Figure 1 - It's Been a Nice Ride for High Yield Investors from the Panic-Stricken 800+ Spread Levels Reached in early 2016 (High Yield Spreads Through 3/31/2018)
A more recent acorn we stumbled upon occurred in our March 10, 2018 blog post celebrating the anniversary of the current bull market (hopefully, this continues as an annual exercise). In the piece, we sounded a cautionary note that investors appeared to be overcrowded in U.S. large cap technology, justified by strong cycle-high profitability, but whose valuations also surpassed prior levels, especially when viewed against small cap value, an 'undercrowded' trade to say the least. For now, it appears that 'technology', as proxied by the Nasdaq 100, is succumbing to some self-inflected wounds (the practice of selling user data to aggregators has called into question the business models of social media giants such as Facebook and Twitter; earnings warnings from key semiconductors and Tencent; a marquee emerging market tech holding, headline risk over self-autonomous car crashes and moratoriums from future tests). Technology stocks are also succumbing to political headwinds such as the Trump Administration's restriction of Chinese investments in U.S. technology over national security concerns and what impact a potential trade war erupting between the U.S. and China will have on overseas revenue. The European Union is also threatening more restrictions such as requiring social media users to opt-in to privately share their data.

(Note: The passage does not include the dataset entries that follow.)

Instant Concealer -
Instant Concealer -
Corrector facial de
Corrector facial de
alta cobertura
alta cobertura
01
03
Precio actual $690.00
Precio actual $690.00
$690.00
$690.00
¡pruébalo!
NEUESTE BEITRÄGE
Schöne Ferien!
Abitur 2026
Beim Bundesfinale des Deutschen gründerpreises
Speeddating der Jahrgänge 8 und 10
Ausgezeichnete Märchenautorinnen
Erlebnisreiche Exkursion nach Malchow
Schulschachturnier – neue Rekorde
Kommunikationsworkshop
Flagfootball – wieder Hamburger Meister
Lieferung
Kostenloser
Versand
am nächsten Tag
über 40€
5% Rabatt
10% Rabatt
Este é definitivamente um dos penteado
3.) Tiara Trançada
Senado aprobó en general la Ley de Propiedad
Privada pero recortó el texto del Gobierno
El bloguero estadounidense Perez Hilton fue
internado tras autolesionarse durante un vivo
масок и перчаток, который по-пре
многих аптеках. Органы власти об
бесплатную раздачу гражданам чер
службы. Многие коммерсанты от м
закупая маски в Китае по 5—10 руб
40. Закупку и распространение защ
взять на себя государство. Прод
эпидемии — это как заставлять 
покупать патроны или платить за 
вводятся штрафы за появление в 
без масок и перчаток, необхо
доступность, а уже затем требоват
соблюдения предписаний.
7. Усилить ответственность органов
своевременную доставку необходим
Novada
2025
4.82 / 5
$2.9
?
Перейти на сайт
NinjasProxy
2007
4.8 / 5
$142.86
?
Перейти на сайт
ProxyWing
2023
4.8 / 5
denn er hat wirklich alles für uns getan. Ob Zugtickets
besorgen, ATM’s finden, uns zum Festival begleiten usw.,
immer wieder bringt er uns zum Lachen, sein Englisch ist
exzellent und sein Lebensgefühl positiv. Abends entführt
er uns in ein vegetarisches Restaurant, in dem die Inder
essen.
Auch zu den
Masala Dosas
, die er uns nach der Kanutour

So far, the Nasdaq 100 Index appears to have peaked on March 12 (trading at a cycle high of 5.85x price/book), a couple of days after we published that blog piece. The valuation spread between Nasdaq 100 and S&P Small Cap Value has narrowed since we published the piece (Figure 2) with Nasdaq 100 valued at 5.40x price/book versus 1.67x for S&P Small Cap Value.
Figure 2 - The Valuation and Profitability Gaps Between Large Cap Technology (Proxied by Nasdaq 100 Index) versus S&P Small Cap Value (through 3/31/2018)
Have we seen a peak in investor enthusiasm for technology? We argued that much of the widening valuation gap between the Nasdaq 100 and Small Cap Value could be rationally explained by the diverging gap in relative profitability (as proxied by forward expected return on equity). Now, technology investors must assess whether profitability is as good as it gets (25% expected ROE over the next year) with the Nasdaq 100 trading at cycle high valuations. Small Cap Value historically trades at a discount due to its less attractive profitability and growth attributes, but improvement in the latter needs only to happen at the margin for the valuation gap with large cap technology to narrow. What remains less certain is what consumer backlash many of the tech highflyers will face, as well as, the impact from increased regulatory scrutiny and restrictions on the sharing of private data. Finally, investors are starting to realize that, although highly profitable, technology revenue is still subject to business cyclicality.
Mission Accomplished - The Third Acorn
A third acorn we believe we've stumbled upon concerns the outlook on Fed policy as we've written on multiple occasions such as our three Mission Accomplished pieces (here, here and here) as well as the 'New Neutral'. In these pieces written after the UK Brexit vote, we've argued that the Federal Reserve has sought to normalize monetary policy from the emergency measures that were implemented following the 2008 Great Financial Crisis. However, as with other strategists calling for cyclical reflation, we believed that inflationary forces would emerge in the form of higher wages. This has yet to transpire except for a notable uptick in wages contained in the January U.S. employment release, which caused interest rates to spike and drove a short-term meltdown in volatility trades.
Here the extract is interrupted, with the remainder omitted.